§ Directions: Transcribe the records that follow in their entirety, omitting any pictures.

§ Page-level text extractions:
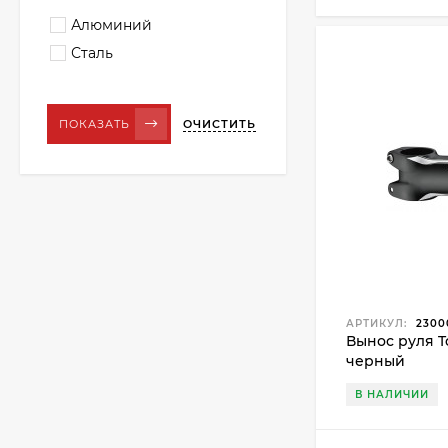
Алюминий
Сталь
ОЧИСТИТЬ
ПОКАЗАТЬ
АРТИКУЛ:
2300
Вынос руля T
черный
В НАЛИЧИИ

§ Expected answer:
Алюминий
Сталь
ОЧИСТИТЬ
ПОКАЗАТЬ
АРТИКУЛ:
2300
Вынос руля T
черный
В НАЛИЧИИ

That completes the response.